# Task to complete
Copy the data verbatim and leave out every picture.

# Records shown
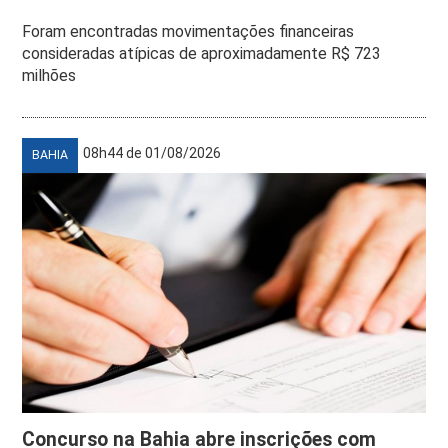
Foram encontradas movimentações financeiras
consideradas atípicas de aproximadamente R$ 723
milhões
08h44 de 01/08/2026
BAHIA
Concurso na Bahia abre inscrições com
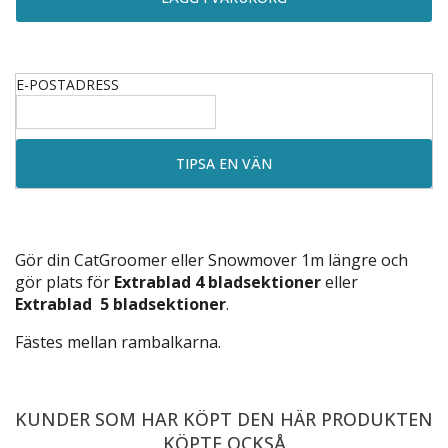
E-POSTADRESS
Gör din CatGroomer eller Snowmover 1m längre och
gör plats för
Extrablad 4 bladsektioner
eller
Extrablad 5 bladsektioner
.
Fästes mellan rambalkarna.
KUNDER SOM HAR KÖPT DEN HÄR PRODUKTEN
KÖPTE OCKSÅ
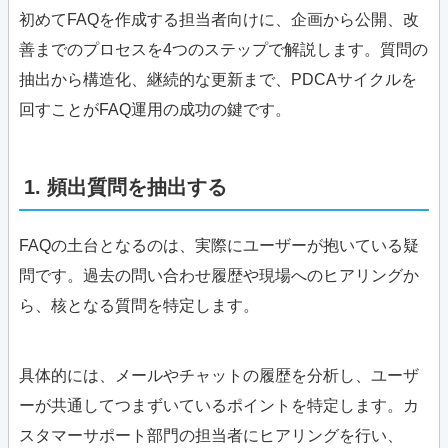
初めてFAQを作成する担当者向けに、企画から公開、改
善までのプロセスを4つのステップで解説します。質問の
抽出から構造化、継続的な更新まで、PDCAサイクルを
回すことがFAQ運用の成功の鍵です。
1. 頻出質問を抽出する
FAQの土台となるのは、実際にユーザーが抱いている疑
問です。過去の問い合わせ履歴や現場へのヒアリングか
ら、核となる質問を特定します。
具体的には、メールやチャットの履歴を分析し、ユーザ
ーが共通してつまずいているポイントを特定します。カ
スタマーサポート部門の担当者にヒアリングを行い、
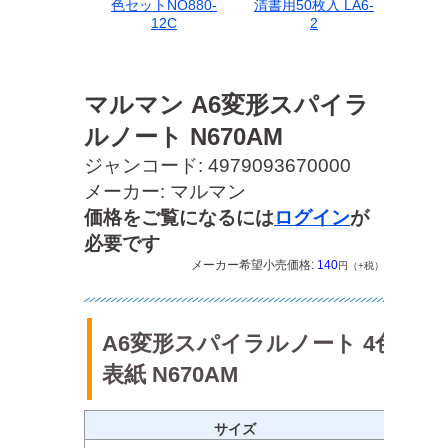
色セットNO880-
清書用50枚入 LA6-
12C
2
マルマン A6変形スパイラ
ルノート N670AM
ジャンコード: 4979093670000
メーカー: マルマン
価格をご覧になるには
ログイン
が
必要です
メーカー希望小売価格:
140
円（+税）
A6変形スパイラルノート 4色
表紙 N670AM
サイズ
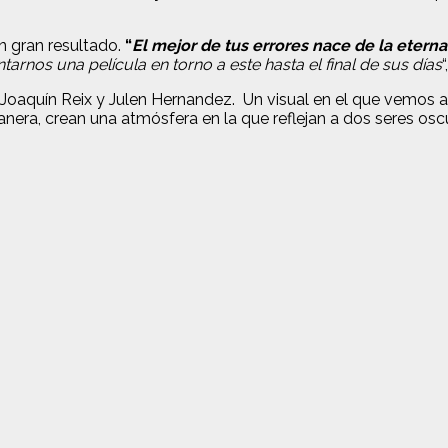
n gran resultado.
“
El mejor de tus errores nace de la eter
rnos una película en torno a este hasta el final de sus días
 Joaquín Reix y Julen Hernandez. Un visual en el que vemos 
ra, crean una atmósfera en la que reflejan a dos seres oscu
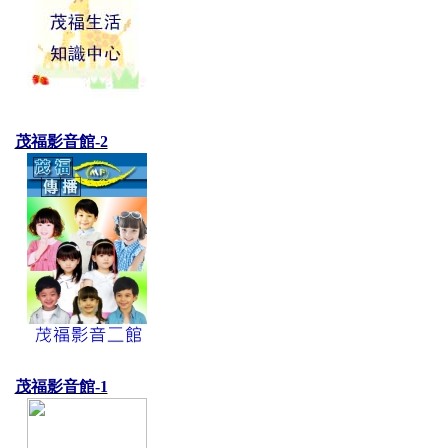
茂福影音館-2
茂福影音館-1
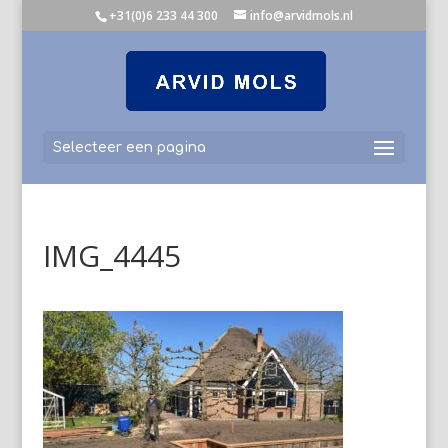
+31(0)6 233 44 300
info@arvidmols.nl
Selecteer een pagina
IMG_4445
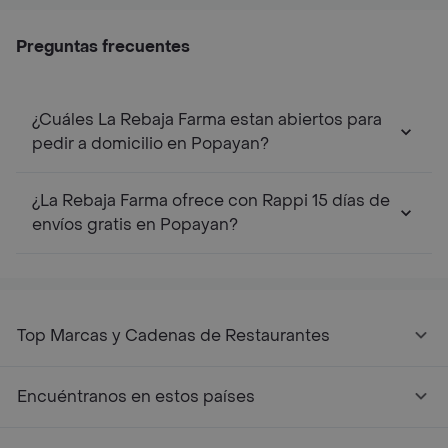
Preguntas frecuentes
¿Cuáles La Rebaja Farma estan abiertos para
pedir a domicilio en Popayan?
¿La Rebaja Farma ofrece con Rappi 15 días de
envíos gratis en Popayan?
Top Marcas y Cadenas de Restaurantes
Encuéntranos en estos países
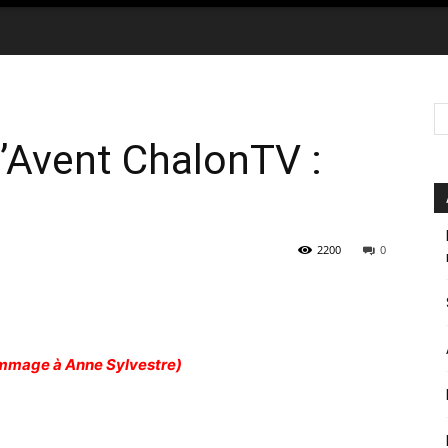
l’Avent ChalonTV :
2200
0
mmage à Anne Sylvestre)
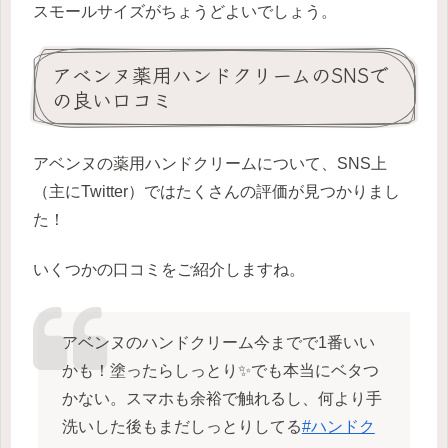
スモールサイズがちょうどよいでしょう。
アベンヌ薬用ハンドクリームのSNSで
の良い口コミ
アベンヌの薬用ハンドクリームについて、SNS上
（主にTwitter）ではたくさんの評価が見つかりまし
た！
いくつかの口コミをご紹介しますね。
アベンヌのハンドクリーム今までで1番いい
かも！塗ったらしっとり✨でも本当にベタつ
かない。スマホも余裕で触れるし、何より手
洗いした後もまだしっとりしてる
#ハンドク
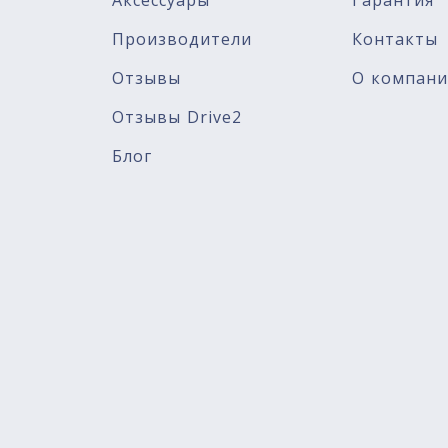
Аксессуары
Гарантия
Производители
Контакты
Отзывы
О компан
Отзывы Drive2
Блог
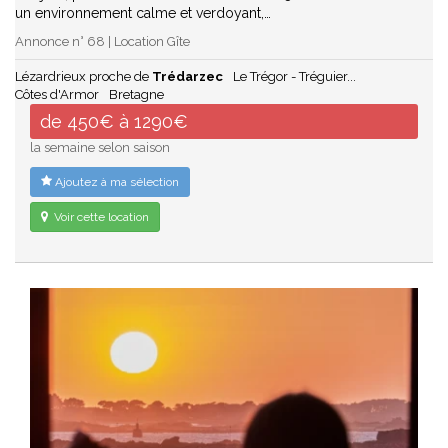
un environnement calme et verdoyant,…
Annonce n° 68 | Location Gîte
Lézardrieux proche de
Trédarzec
Le Trégor - Tréguier...
Côtes d'Armor
Bretagne
de 450€ à 1290€
la semaine selon saison
Ajoutez à ma sélection
Voir cette location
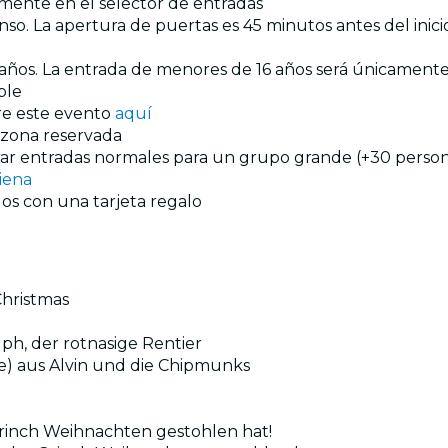
amente en el selector de entradas
o. La apertura de puertas es 45 minutos antes del inicio 
 8 años. La entrada de menores de 16 años será únicame
ble
re este evento
aquí
a zona reservada
prar entradas normales para un grupo grande (+30 persona
iena
os con una tarjeta regalo
Christmas
h, der rotnasige Rentier
e) aus Alvin und die Chipmunks
Grinch Weihnachten gestohlen hat!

# Result
Foram encontradas movimentações financeiras
consideradas atípicas de aproximadamente R$ 723
milhões
08h44 de 01/08/2026
BAHIA
Concurso na Bahia abre inscrições com
E-POSTADRESS
Gör din CatGroomer eller Snowmover 1m längre och
gör plats för
Extrablad 4 bladsektioner
eller
Extrablad 5 bladsektioner
.
Fästes mellan rambalkarna.
KUNDER SOM HAR KÖPT DEN HÄR PRODUKTEN
KÖPTE OCKSÅ
初めてFAQを作成する担当者向けに、企画から公開、改
善までのプロセスを4つのステップで解説します。質問の
抽出から構造化、継続的な更新まで、PDCAサイクルを
回すことがFAQ運用の成功の鍵です。
1. 頻出質問を抽出する
FAQの土台となるのは、実際にユーザーが抱いている疑
問です。過去の問い合わせ履歴や現場へのヒアリングか
ら、核となる質問を特定します。
具体的には、メールやチャットの履歴を分析し、ユーザ
ーが共通してつまずいているポイントを特定します。カ
スタマーサポート部門の担当者にヒアリングを行い、
色セットNO880-
清書用50枚入 LA6-
12C
2
マルマン A6変形スパイラ
ルノート N670AM
ジャンコード: 4979093670000
メーカー: マルマン
価格をご覧になるには
ログイン
が
必要です
メーカー希望小売価格:
140
円（+税）
A6変形スパイラルノート 4色
表紙 N670AM
サイズ
n gran resultado.
“
El mejor de tus errores nace de la eter
rnos una película en torno a este hasta el final de sus días
 Joaquín Reix y Julen Hernandez. Un visual en el que vemos 
ra, crean una atmósfera en la que reflejan a dos seres oscu
茂福影音館-2
茂福影音館-1
+31(0)6 233 44 300
info@arvidmols.nl
Selecteer een pagina
IMG_4445
Preguntas frecuentes
¿Cuáles La Rebaja Farma estan abiertos para
pedir a domicilio en Popayan?
¿La Rebaja Farma ofrece con Rappi 15 días de
envíos gratis en Popayan?
Top Marcas y Cadenas de Restaurantes
Encuéntranos en estos países
l’Avent ChalonTV :
2200
0
mmage à Anne Sylvestre)
スモールサイズがちょうどよいでしょう。
アベンヌ薬用ハンドクリームのSNSで
の良い口コミ
アベンヌの薬用ハンドクリームについて、SNS上
（主にTwitter）ではたくさんの評価が見つかりまし
た！
いくつかの口コミをご紹介しますね。
アベンヌのハンドクリーム今までで1番いい
かも！塗ったらしっとり✨でも本当にベタつ
かない。スマホも余裕で触れるし、何より手
洗いした後もまだしっとりしてる
#ハンドク
Аксессуары
Гарантия
Производители
Контакты
Отзывы
О компан
Отзывы Drive2
Блог
un environnement calme et verdoyant,…
Annonce n° 68 | Location Gîte
Lézardrieux proche de
Trédarzec
Le Trégor - Tréguier...
Côtes d'Armor
Bretagne
de 450€ à 1290€
la semaine selon saison
Ajoutez à ma sélection
Voir cette location
amente en el selector de entradas
o. La apertura de puertas es 45 minutos antes del inicio 
 8 años. La entrada de menores de 16 años será únicame
ble
re este evento
aquí
a zona reservada
prar entradas normales para un grupo grande (+30 persona
iena
os con una tarjeta regalo
Christmas
h, der rotnasige Rentier
e) aus Alvin und die Chipmunks
Grinch Weihnachten gestohlen hat!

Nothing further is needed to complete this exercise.